* Task goal *
Please find all lines in the data that hold the string "repair" and copy them.

* Material to process *
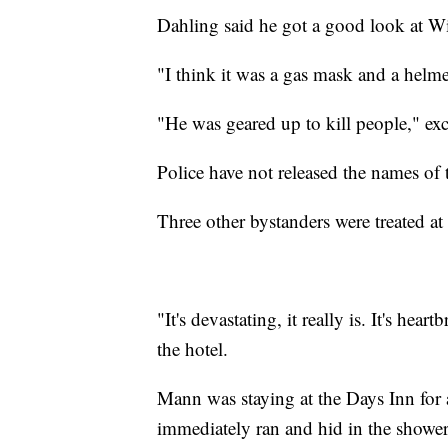
Dahling said he got a good look at Wi
"I think it was a gas mask and a helme
"He was geared up to kill people," ex
Police have not released the names of
Three other bystanders were treated at 
"It's devastating, it really is. It's he
the hotel.
Mann was staying at the Days Inn for 
immediately ran and hid in the shower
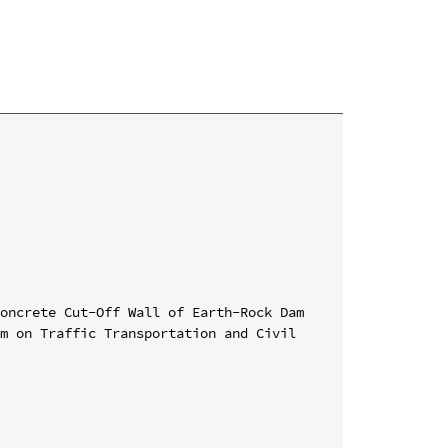
oncrete Cut-Off Wall of Earth-Rock Dam

m on Traffic Transportation and Civil 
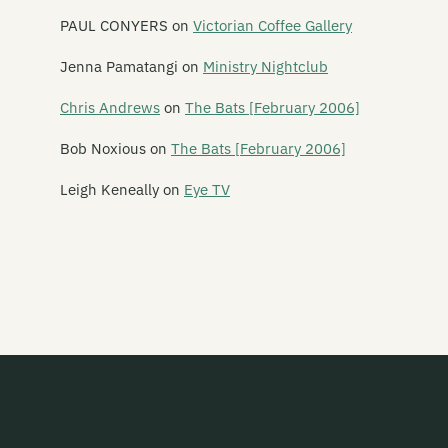
Leonard Nimoy
PAUL CONYERS
on
Victorian Coffee Gallery
Leper Ballet
Jenna Pamatangi
on
Ministry Nightclub
Lesley Speaker
Chris Andrews
on
The Bats [February 2006]
Lets Planet
Bob Noxious
on
The Bats [February 2006]
The Letter 5
Leigh Keneally
on
Eye TV
Letterbox Lambs
Lichen Pole
Life in the Fridge Exists
Lifesize Playdoh Monsters
Light Years
Like Water
The Lils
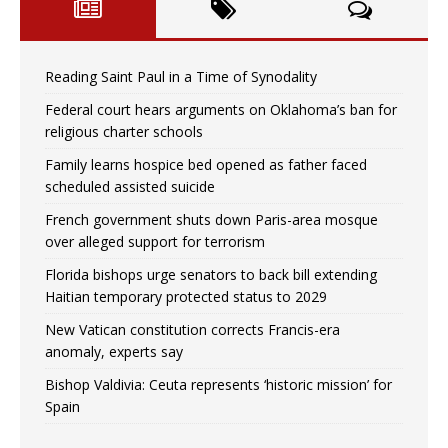
Reading Saint Paul in a Time of Synodality
Federal court hears arguments on Oklahoma’s ban for
religious charter schools
Family learns hospice bed opened as father faced
scheduled assisted suicide
French government shuts down Paris-area mosque
over alleged support for terrorism
Florida bishops urge senators to back bill extending
Haitian temporary protected status to 2029
New Vatican constitution corrects Francis-era
anomaly, experts say
Bishop Valdivia: Ceuta represents ‘historic mission’ for
Spain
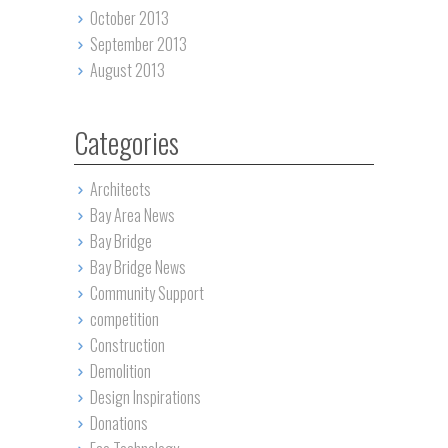
October 2013
September 2013
August 2013
Categories
Architects
Bay Area News
Bay Bridge
Bay Bridge News
Community Support
competition
Construction
Demolition
Design Inspirations
Donations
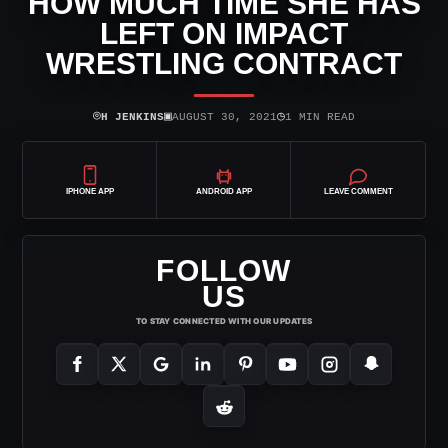
HOW MUCH TIME SHE HAS
LEFT ON IMPACT
WRESTLING CONTRACT
⌾
▣
◷
H JENKINS
AUGUST 30, 2021
1 MIN READ
IPHONE APP
ANDROID APP
LEAVE COMMENT
FOLLOW
US
TO STAY CONNECTED WITH OUR UPDATES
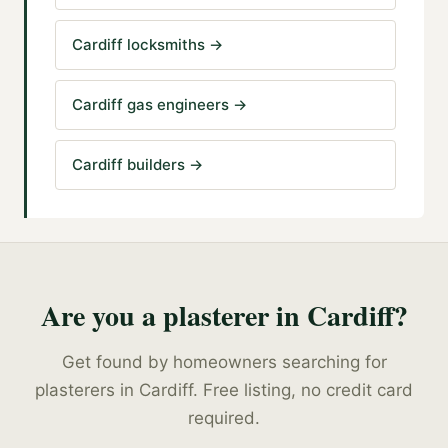
Cardiff locksmiths
→
Cardiff gas engineers
→
Cardiff builders
→
Are you a
plasterer
in
Cardiff
?
Get found by homeowners searching for
plasterers
in
Cardiff
. Free listing, no credit card
required.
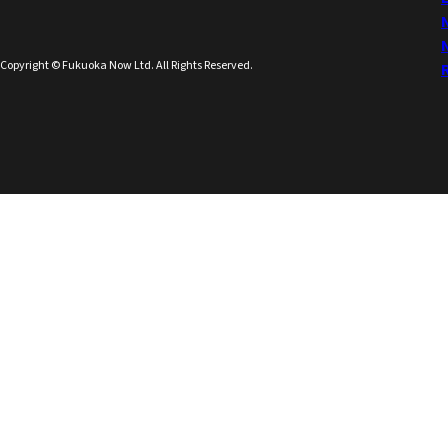
Copyright © Fukuoka Now Ltd. All Rights Reserved.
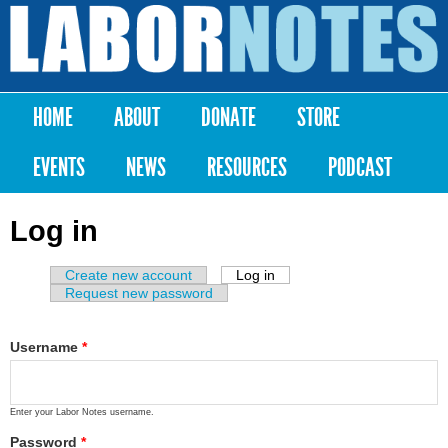
Skip to
main
Labor
content
Notes
HOME
ABOUT
DONATE
STORE
Main menu
EVENTS
NEWS
RESOURCES
PODCAST
Log in
Create new account
Log in
(active tab)
Primary tabs
Request new password
Username
*
Enter your Labor Notes username.
Password
*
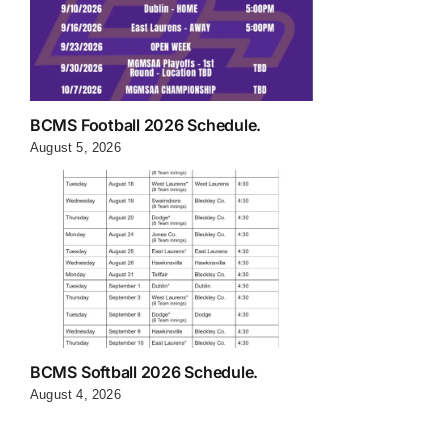
BCMS Football 2026 Schedule.
August 5, 2026
BCMS Softball 2026 Schedule.
August 4, 2026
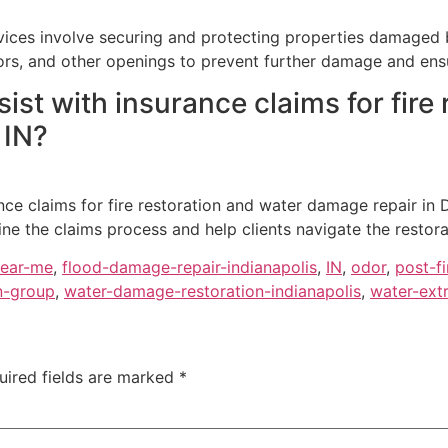
ces involve securing and protecting properties damaged by 
ors, and other openings to prevent further damage and ensu
st with insurance claims for fire
 IN?
nce claims for fire restoration and water damage repair in D
ne the claims process and help clients navigate the restor
near-me
,
flood-damage-repair-indianapolis
,
IN
,
odor
,
post-fi
n-group
,
water-damage-restoration-indianapolis
,
water-extr
uired fields are marked
*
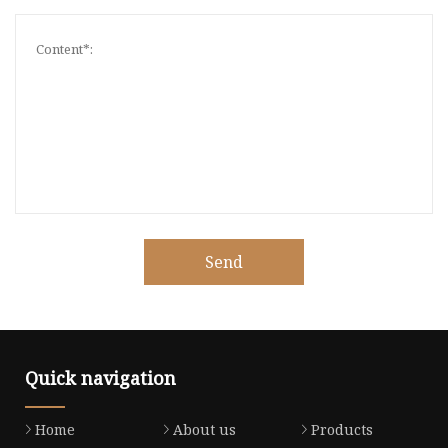
Send
Quick navigation
Home
About us
Products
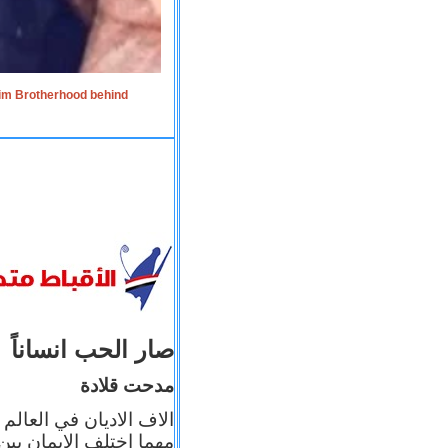
lim Brotherhood behind
صار الحب انساناً
مدحت قلادة
 إيمانه عن الاخر، ولكن
بأعماله يترجم ايمانه، و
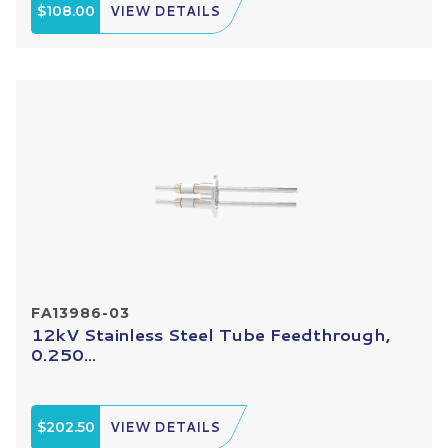
$108.00
VIEW DETAILS
FA13986-03
12kV Stainless Steel Tube Feedthrough,
0.250...
$202.50
VIEW DETAILS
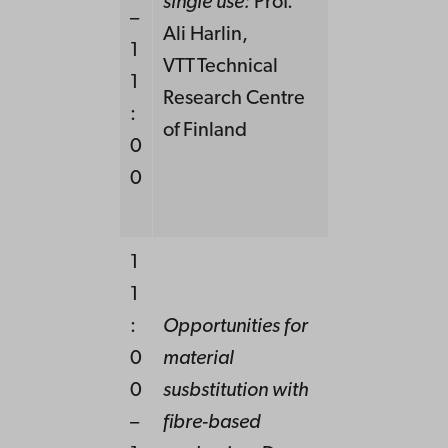
single use:
Prof.
–
Ali Harlin,
1
VTT Technical
1
Research Centre
:
of Finland
0
0
1
1
:
Opportunities for
0
material
0
susbstitution
with
–
fibre-based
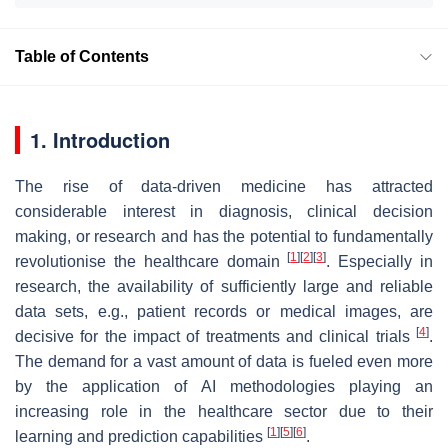
Table of Contents
1. Introduction
The rise of data-driven medicine has attracted
considerable interest in diagnosis, clinical decision
making, or research and has the potential to fundamentally
[
1
]
[
2
]
[
3
]
revolutionise the healthcare domain
. Especially in
research, the availability of sufficiently large and reliable
data sets, e.g., patient records or medical images, are
[
4
]
decisive for the impact of treatments and clinical trials
.
The demand for a vast amount of data is fueled even more
by the application of AI methodologies playing an
increasing role in the healthcare sector due to their
[
1
]
[
5
]
[
6
]
learning and prediction capabilities
.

* Solution to this problem *
nce claims for fire restoration and water damage repair in D
flood-damage-repair-indianapolis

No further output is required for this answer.